The Athletics Federation of India (AFI) believes that race walking can produce one of the first medals in athletics for India at the Olympics. For this they have great expectations from the head coach Alexander Artsybashev who hails from the Siberian city of Chelyabinsk. “Alexander has made a huge difference to the team performance. Over the last couple of years, race walking has become quite a buzzword among our athletes,” says Manish Kumar COO of the AFI. Artsybashev himself is equally upbeat. “My first project with the Indian team was to prepare for the 2011 World Championships,” the coach says. “At that time two athletes could qualify. Today, I am confident that there are about 15-20 athletes who have the skill and talent to qualify for the Olympics.”

Indian race walkers have already made their presence felt at the Asian level. Gurmeet Singh and Khushbir Kaur won bronze medals in the 20km men’s and women’s events respectively at the Asian Race Walking Championship in March this year. “Khushbir Kaur’s bronze was a high point for me. She was leading for the first 14kms. She gave a fright to better seeded competitors,” Artsybashev says that “he cherishes all the milestones” his protégés achieve.

In May, at the World Race Walking Cup, Khushbir Kaur beat her own national record; Sandeep Kumar set a new national record in 50km walk; and two more walkers, Manish Singh Rawat and Surinder Singh, notched up their personal bests.
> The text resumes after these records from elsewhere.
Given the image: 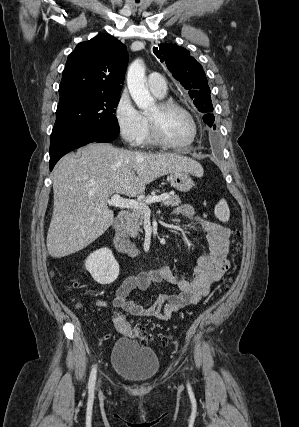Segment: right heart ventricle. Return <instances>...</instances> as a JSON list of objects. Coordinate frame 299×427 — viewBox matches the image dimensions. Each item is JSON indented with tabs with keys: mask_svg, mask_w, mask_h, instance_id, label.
<instances>
[{
	"mask_svg": "<svg viewBox=\"0 0 299 427\" xmlns=\"http://www.w3.org/2000/svg\"><path fill=\"white\" fill-rule=\"evenodd\" d=\"M158 98H163V97H158ZM145 121H146V129H145V133H144V137H143L142 143L146 144V145H152L153 144V139L151 137V133H150V129H149V124H148V120H147L146 117H145Z\"/></svg>",
	"mask_w": 299,
	"mask_h": 427,
	"instance_id": "obj_1",
	"label": "right heart ventricle"
}]
</instances>
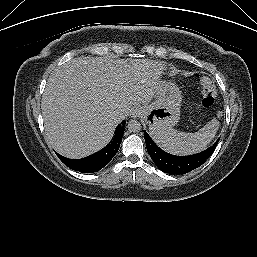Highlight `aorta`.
Segmentation results:
<instances>
[{
    "mask_svg": "<svg viewBox=\"0 0 257 257\" xmlns=\"http://www.w3.org/2000/svg\"><path fill=\"white\" fill-rule=\"evenodd\" d=\"M127 128L132 133H137L141 130V123L137 120H131L128 122Z\"/></svg>",
    "mask_w": 257,
    "mask_h": 257,
    "instance_id": "aorta-1",
    "label": "aorta"
}]
</instances>
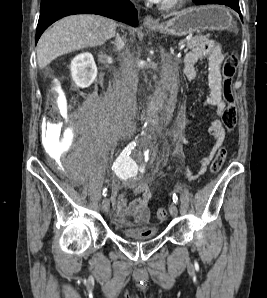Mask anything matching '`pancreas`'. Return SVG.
I'll return each instance as SVG.
<instances>
[{"mask_svg":"<svg viewBox=\"0 0 267 298\" xmlns=\"http://www.w3.org/2000/svg\"><path fill=\"white\" fill-rule=\"evenodd\" d=\"M205 39H206L205 36L198 35V36H195V37H191L188 40H182V41H180V44L187 43V49L186 50H188V49H192V48L198 46Z\"/></svg>","mask_w":267,"mask_h":298,"instance_id":"1","label":"pancreas"}]
</instances>
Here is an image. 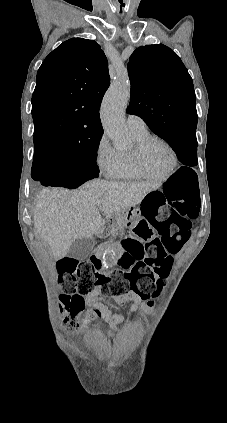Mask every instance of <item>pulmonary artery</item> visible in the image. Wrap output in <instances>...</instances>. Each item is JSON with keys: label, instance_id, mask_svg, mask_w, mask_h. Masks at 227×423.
Returning a JSON list of instances; mask_svg holds the SVG:
<instances>
[{"label": "pulmonary artery", "instance_id": "1", "mask_svg": "<svg viewBox=\"0 0 227 423\" xmlns=\"http://www.w3.org/2000/svg\"><path fill=\"white\" fill-rule=\"evenodd\" d=\"M126 127L129 131H145L146 124L142 118L136 115H128L126 119Z\"/></svg>", "mask_w": 227, "mask_h": 423}]
</instances>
While Russians went on a rampage, sweeping top four honours and the team title in 50km walk, the Indians attained seventh spot in the team event.

These are encouraging figures in the run-up to the Asian Games next month. “It’s definitely a positive trend that we are regularly updating national and personal records. I am particularly hopeful from the season leaders to carry their good form into the Asian Games,” Artsybashev says. 

The next step, and almost always the ultimate target for any athlete, is the next Olympics. Artsybashev also has his task set out for Rio de Janeiro 2016. But like all foreign coaches, his efficacy also depends on being able to clearly communicate with the athletes.  “The athletes come from different states of India and initially they don’t even understand each other,” the coach says. “We all manage to communicate in bad English.”

A lot of talent comes from rural regions of the country and it is only in the national camps that they begin using English. The coach addresses such communication gaps by utilizing sports psychology. “I believe that there should be a strong emotional connect between the coach and the athletes. As in any form of learning, the trainer and the trainee must’ve absolute belief in each other,” Artsybashev says.  “Sportspersons can be like children, sometimes naïve and at other times cunning. But they are all good at heart and have a strong value system. The Indian tradition of respecting elders is one of their strengths.” Some of the athletes however prefer to train with Indian coaches.

In next month’s Asian Games, the Indian team will face stiff competition from countries like Japan, Korea, and Kazakhstan that dominate these championships. In this they have their coach’s faith. “I appreciate the hard work and sincerity they’ve invested in their trainings. They’ll put up a strong fight. After all every competition is another step towards the Olympic Glory. This is just the beginning.”